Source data
--- START ---
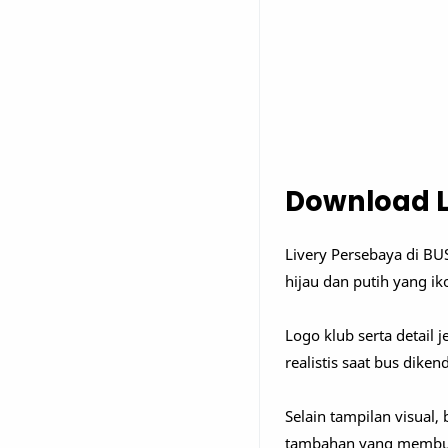
Download L
Livery Persebaya di BU
hijau dan putih yang ik
Logo klub serta detail
realistis saat bus diken
Selain tampilan visual,
tambahan yang membua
--- END ---
ASSIGNMENT
List all lines from the entries that include the word "yang".

OUTPUT OF THE EXERCISE
hijau dan putih yang ik
tambahan yang membua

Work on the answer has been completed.